Want Want China Times Media Group (旺旺中時集團) founder Tsai Eng-meng (蔡衍明) yesterday told an administrative hearing that he does not interfere in the daily operations of CTi News, and that he had come to the meeting to defend the dignity and the survival of the people working at the news channel.
The hearing was organized by the National Communications Commission (NCC) as part of its review of the news channel’s application to renew its operating license, which is set to expire at the end of this year.

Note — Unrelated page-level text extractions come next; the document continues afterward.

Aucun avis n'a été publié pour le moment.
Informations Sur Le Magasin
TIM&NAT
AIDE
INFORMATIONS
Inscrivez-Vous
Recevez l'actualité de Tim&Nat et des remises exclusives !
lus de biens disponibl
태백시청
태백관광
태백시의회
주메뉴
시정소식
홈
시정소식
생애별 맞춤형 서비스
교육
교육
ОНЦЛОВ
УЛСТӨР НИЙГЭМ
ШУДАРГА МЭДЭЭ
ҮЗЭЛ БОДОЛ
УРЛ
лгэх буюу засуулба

During the eight-and-a-half-hour hearing that began at 9:30am, Tsai, also the chairman of San Want Holding Ltd (神旺投資), which owns 75 percent of CTi News, did not speak until he was called to answer questions from NCC commissioners Wang Wei-ching (王維菁) and Lin Lih-yun (林麗雲) at about 1pm.
Photo: CNA
Asked how he communicated with the media group’s management while ensuring that they carry out his ideals of “truth and reason, and an authentic love for Taiwan,” Tsai said he only visits the offices of CTi News and the Chinese-language China Times two or three times a year to join company employees in praying to the gods during Ghost Festival and other events.

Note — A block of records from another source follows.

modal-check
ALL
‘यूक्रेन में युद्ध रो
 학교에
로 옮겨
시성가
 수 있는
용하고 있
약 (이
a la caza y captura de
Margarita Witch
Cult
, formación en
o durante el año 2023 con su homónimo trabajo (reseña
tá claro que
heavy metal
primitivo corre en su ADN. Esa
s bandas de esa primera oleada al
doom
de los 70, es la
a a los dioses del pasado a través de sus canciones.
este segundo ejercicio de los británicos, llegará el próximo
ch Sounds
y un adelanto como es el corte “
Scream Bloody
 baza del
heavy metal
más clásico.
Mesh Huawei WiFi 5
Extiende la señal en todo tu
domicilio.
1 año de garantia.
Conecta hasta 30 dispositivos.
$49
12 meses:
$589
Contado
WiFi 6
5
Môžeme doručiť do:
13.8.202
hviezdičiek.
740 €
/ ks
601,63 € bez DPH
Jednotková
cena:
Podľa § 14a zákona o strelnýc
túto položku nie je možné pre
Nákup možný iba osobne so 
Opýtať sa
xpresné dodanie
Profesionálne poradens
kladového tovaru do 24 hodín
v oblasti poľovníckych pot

He denied that he was there to instruct them how to write news reports, adding that management did not always listen to him anyway.

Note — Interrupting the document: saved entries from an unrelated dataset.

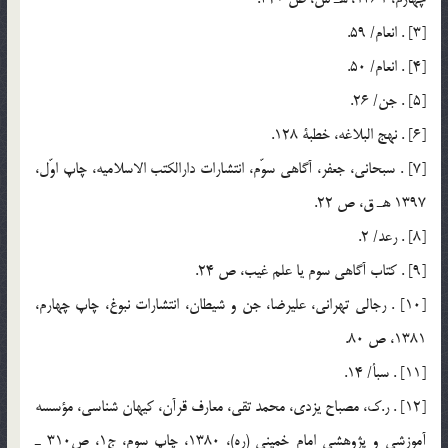
[3] . انعام/ 59.
[4] . انعام/ 50.
[5] . جن/ 26.
[6] . نهج البلاغه، خطبة 128.
[7] . سبحاني، جعفر، آگاهي سوّم، انتشارات دارالكتب الاسلاميه، چاپ اوّل،
1397 هـ ق، ص 22.
[8] . رعد/ 2.
[9] . كتاب آگاهي سوم يا علم غيب، ص 24.
[10] . رجالي تهراني، عليرضا، جن و شيطان، انتشارات نبوغ، چاپ چهارم،
1381، ص 80.
[11] . سبأ/ 14.
[12] . ر.ك، مصباح يزدي، محمد تقي، معارف قرآن، كيهان شناسي، مؤسسه
آموزشي و پژوهشي امام خميني (ره)، 1380، چاپ سوم، ج1، ص310 ـ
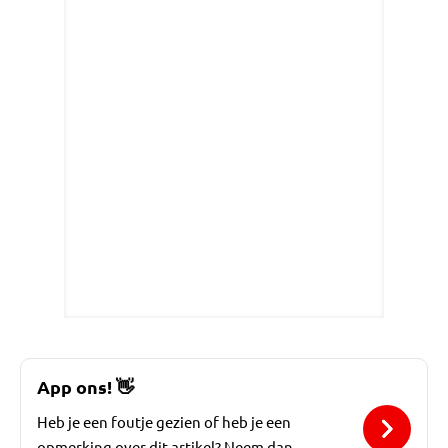
App ons!
👋
Heb je een foutje gezien of heb je een
opmerking over dit artikel? Neem dan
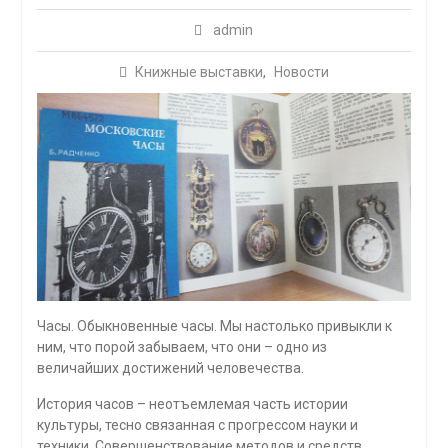
admin
Книжные выставки
,
Новости
Часы. Обыкновенные часы. Мы настолько привыкли к
ним, что порой забываем, что они – одно из
величайших достижений человечества.
История часов – неотъемлемая часть истории
культуры, тесно связанная с прогрессом науки и
техники. Совершенствование методов и средств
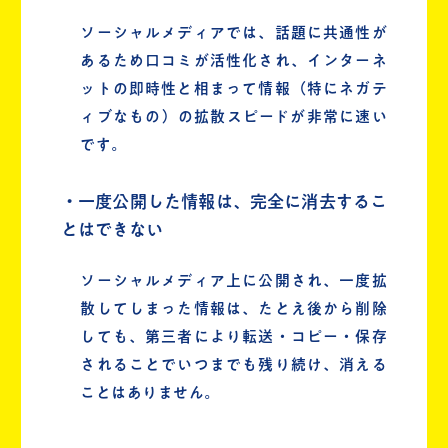
ソーシャルメディアでは、話題に共通性が
あるため口コミが活性化され、インターネ
ットの即時性と相まって情報（特にネガテ
ィブなもの）の拡散スピードが非常に速い
です。
・一度公開した情報は、完全に消去するこ
とはできない
ソーシャルメディア上に公開され、一度拡
散してしまった情報は、たとえ後から削除
しても、第三者により転送・コピー・保存
されることでいつまでも残り続け、消える
ことはありません。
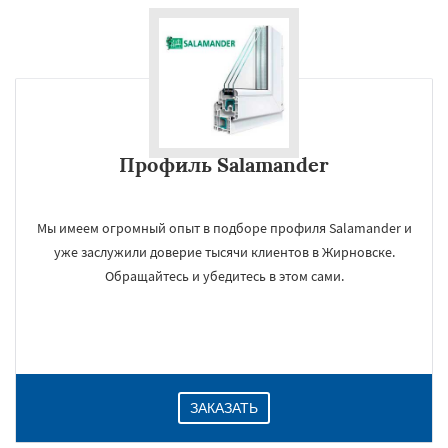
Профиль Salamander
Мы имеем огромный опыт в подборе профиля Salamander и
уже заслужили доверие тысячи клиентов в Жирновске.
Обращайтесь и убедитесь в этом сами.
ЗАКАЗАТЬ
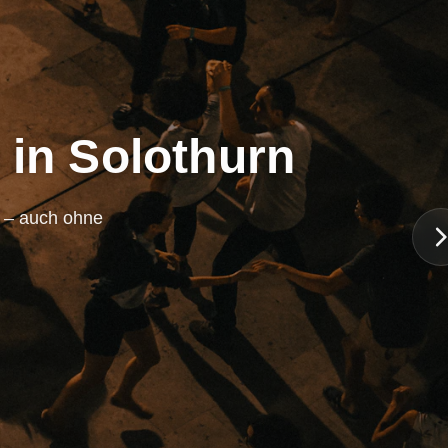
 in Solothurn
n – auch ohne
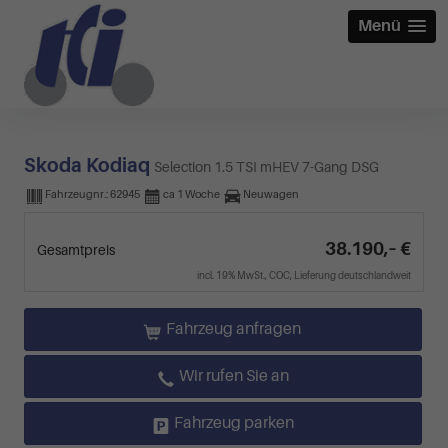
Menü
Skoda Kodiaq
Selection 1.5 TSI mHEV 7-Gang DSG
Fahrzeugnr.:
62945
ca 1 Woche
Neuwagen
38.190,– €
Gesamtpreis
incl. 19% MwSt., COC, Lieferung deutschlandweit
Fahrzeug anfragen
Wir rufen Sie an
Fahrzeug parken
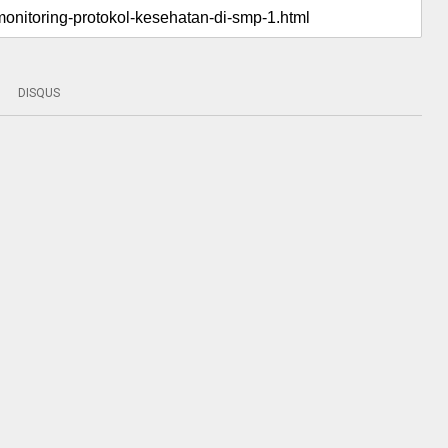
DISQUS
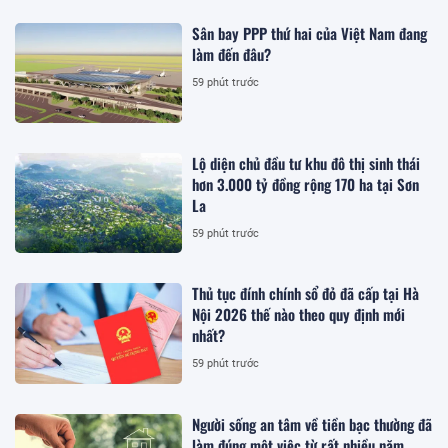
Sân bay PPP thứ hai của Việt Nam đang
làm đến đâu?
59 phút trước
Lộ diện chủ đầu tư khu đô thị sinh thái
hơn 3.000 tỷ đồng rộng 170 ha tại Sơn
La
59 phút trước
Thủ tục đính chính sổ đỏ đã cấp tại Hà
Nội 2026 thế nào theo quy định mới
nhất?
59 phút trước
Người sống an tâm về tiền bạc thường đã
làm đúng một việc từ rất nhiều năm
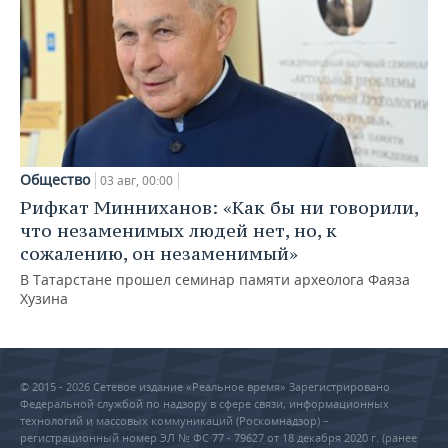
Общество
03 авг, 00:00
Рифкат Минниханов: «Как бы ни говорили,
что незаменимых людей нет, но, к
сожалению, он незаменимый»
В Татарстане прошел семинар памяти археолога Фаяза
Хузина
© 2015 - 2026 Сетевое издание «Реальное время» Зарегистрировано
Федеральной службой по надзору в сфере связи, информационных
технологий и массовых коммуникаций (Роскомнадзор) –
регистрационный номер ЭЛ № ФС 77 - 79627 от 18 декабря 2020 г. (ранее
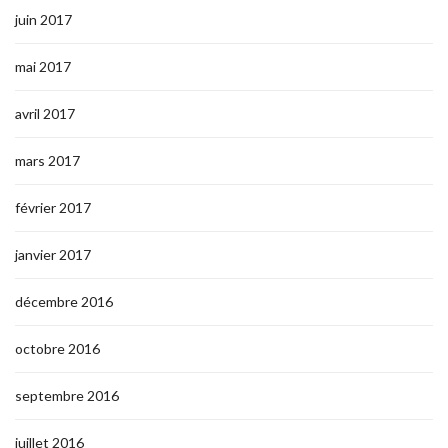
juin 2017
mai 2017
avril 2017
mars 2017
février 2017
janvier 2017
décembre 2016
octobre 2016
septembre 2016
juillet 2016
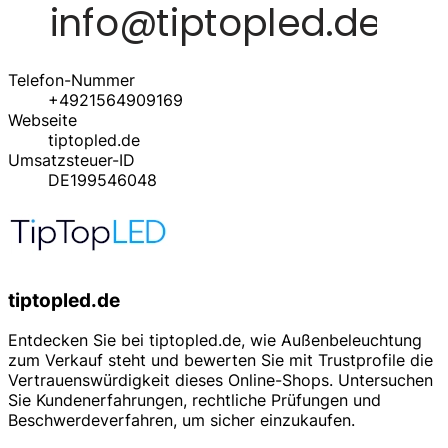
Telefon-Nummer
+4921564909169
Webseite
tiptopled.de
Umsatzsteuer-ID
DE199546048
tiptopled.de
Entdecken Sie bei tiptopled.de, wie Außenbeleuchtung
zum Verkauf steht und bewerten Sie mit Trustprofile die
Vertrauenswürdigkeit dieses Online-Shops. Untersuchen
Sie Kundenerfahrungen, rechtliche Prüfungen und
Beschwerdeverfahren, um sicher einzukaufen.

Tsai said that many people tried to dissuade him from attending the hearing after he was targeted in a hearing on Want Want China Times’ bid to acquire China Network Systems (中嘉網路), the nation’s second-largest multiple systems operator, in 2012.
Photo: CNA
Unlike the public hearing in 2012, where he looked impatient and irritated at times when answering questions from NCC commissioners, Tsai appeared more amicable yesterday and even apologized to the commissioners if what he said had offended them.
Asked about the subsidies that Want Want China Holdings Ltd (中國旺旺控股), of which he is chairman, received from the Chinese government in the past 11 years, Tsai said they were available to all companies in China, including those from the US and Japan.
Want Want China Holdings is a publicly traded firm in Hong Kong, and subsidies were not granted to him alone, he said.
Tsai said Want Want China Times is his personal investment, but he has been repeatedly and unjustifiably humiliated for it in the past 10 years.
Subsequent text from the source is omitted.